### SOURCE DATA
- - -
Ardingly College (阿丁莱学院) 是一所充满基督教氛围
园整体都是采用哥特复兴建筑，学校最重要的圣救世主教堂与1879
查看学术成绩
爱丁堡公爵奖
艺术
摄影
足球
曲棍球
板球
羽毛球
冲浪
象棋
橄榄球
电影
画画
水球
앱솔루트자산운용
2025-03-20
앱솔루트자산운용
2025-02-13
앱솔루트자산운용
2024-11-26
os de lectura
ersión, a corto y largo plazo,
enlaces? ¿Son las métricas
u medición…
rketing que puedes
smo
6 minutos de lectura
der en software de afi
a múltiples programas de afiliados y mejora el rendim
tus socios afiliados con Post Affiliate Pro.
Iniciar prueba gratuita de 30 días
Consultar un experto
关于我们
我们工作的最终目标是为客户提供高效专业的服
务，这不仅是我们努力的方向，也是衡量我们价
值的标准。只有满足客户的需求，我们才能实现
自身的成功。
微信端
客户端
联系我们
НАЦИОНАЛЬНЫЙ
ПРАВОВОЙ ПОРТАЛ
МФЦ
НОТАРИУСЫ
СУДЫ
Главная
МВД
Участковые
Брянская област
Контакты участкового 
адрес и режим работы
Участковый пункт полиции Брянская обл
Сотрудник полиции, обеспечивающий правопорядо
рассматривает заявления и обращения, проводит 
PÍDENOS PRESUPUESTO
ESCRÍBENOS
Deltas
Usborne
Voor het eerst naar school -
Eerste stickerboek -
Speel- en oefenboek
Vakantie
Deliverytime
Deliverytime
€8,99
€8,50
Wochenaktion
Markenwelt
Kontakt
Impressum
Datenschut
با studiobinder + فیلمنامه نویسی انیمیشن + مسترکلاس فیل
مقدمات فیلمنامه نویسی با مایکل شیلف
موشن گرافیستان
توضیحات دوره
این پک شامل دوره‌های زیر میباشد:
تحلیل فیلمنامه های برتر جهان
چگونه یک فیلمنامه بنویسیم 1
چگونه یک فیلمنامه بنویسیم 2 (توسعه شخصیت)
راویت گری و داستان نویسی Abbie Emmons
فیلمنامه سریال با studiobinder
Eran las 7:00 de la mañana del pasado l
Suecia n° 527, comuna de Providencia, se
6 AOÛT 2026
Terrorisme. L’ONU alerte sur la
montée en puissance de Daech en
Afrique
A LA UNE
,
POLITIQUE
- - -
### WORK REQUIRED
Pull out every line of the records that includes the string "studiobinder".

### TASK OUTPUT
با studiobinder + فیلمنامه نویسی انیمیشن + مسترکلاس فیل
فیلمنامه سریال با studiobinder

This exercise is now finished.